[Start of Attachment]

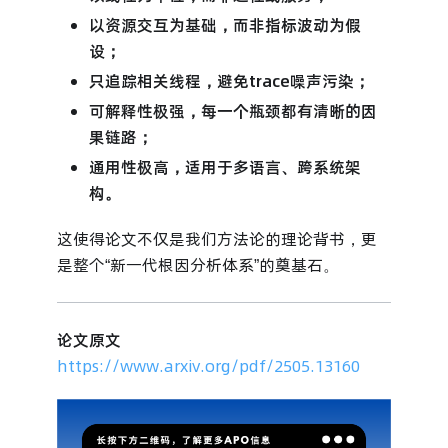
以资源交互为基础，而非指标波动为假
设；
只追踪相关线程，避免trace噪声污染；
可解释性极强，每一个瓶颈都有清晰的因
果链路；
通用性极高，适用于多语言、跨系统架
构。
这使得论文不仅是我们方法论的理论背书，更
是整个“新一代根因分析体系”的奠基石。
论文原文
https://www.arxiv.org/pdf/2505.13160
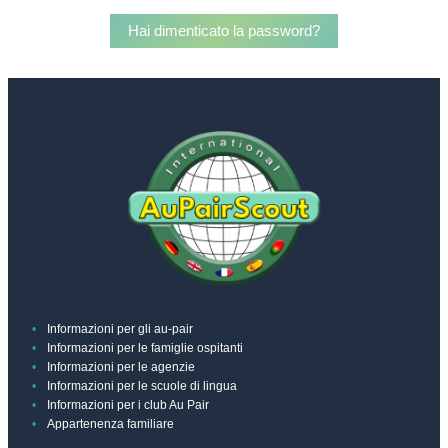
Hai dimenticato la password?
Informazioni per gli au-pair
Informazioni per le famiglie ospitanti
Informazioni per le agenzie
Informazioni per le scuole di lingua
Informazioni per i club Au Pair
Appartenenza familiare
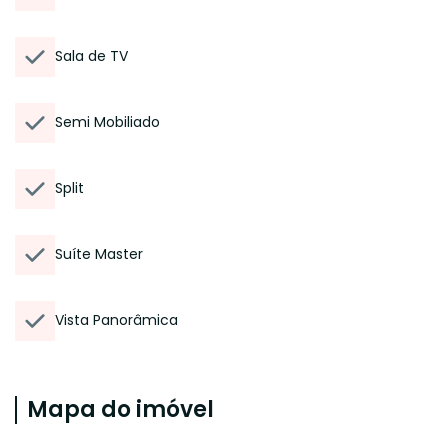
Sala de TV
Semi Mobiliado
Split
Suíte Master
Vista Panorâmica
Mapa do imóvel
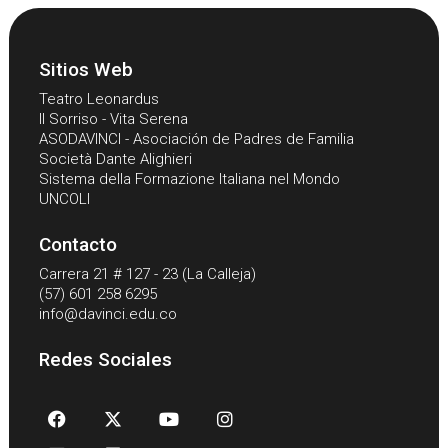
Sitios Web
Teatro Leonardus
Il Sorriso - Vita Serena
ASODAVINCI - Asociación de Padres de Familia
Società Dante Alighieri
Sistema della Formazione Italiana nel Mondo
UNCOLI
Contacto
Carrera 21 # 127 - 23 (La Calleja)
(57) 601 258 6295
info@davinci.edu.co
Redes Sociales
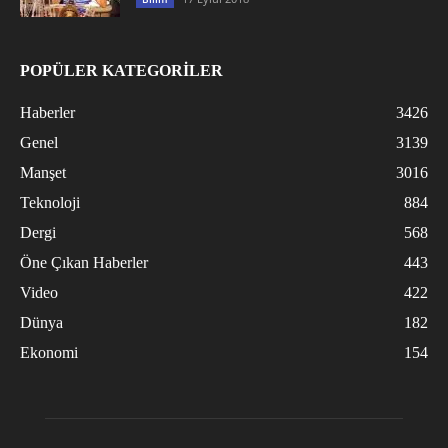
POPÜLER KATEGORİLER
Haberler
3426
Genel
3139
Manşet
3016
Teknoloji
884
Dergi
568
Öne Çıkan Haberler
443
Video
422
Dünya
182
Ekonomi
154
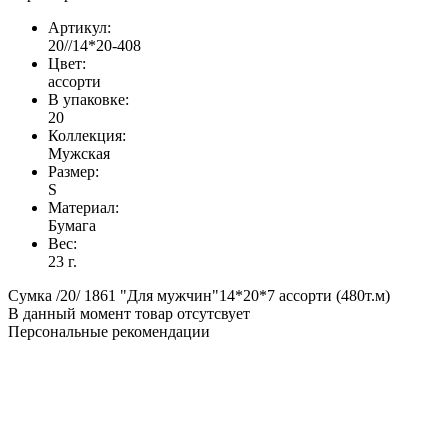
Артикул:
20//14*20-408
Цвет:
ассорти
В упаковке:
20
Коллекция:
Мужская
Размер:
S
Материал:
Бумага
Вес:
23 г.
Сумка /20/ 1861 "Для мужчин"14*20*7 ассорти (480т.м)
В данный момент товар отсутсвует
Персональные рекомендации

[End of Attachment]

* YOUR TASK: Go through the data above and copy each line that holds the word "ассорти".

* WRITTEN ANSWER:
ассорти
Сумка /20/ 1861 "Для мужчин"14*20*7 ассорти (480т.м)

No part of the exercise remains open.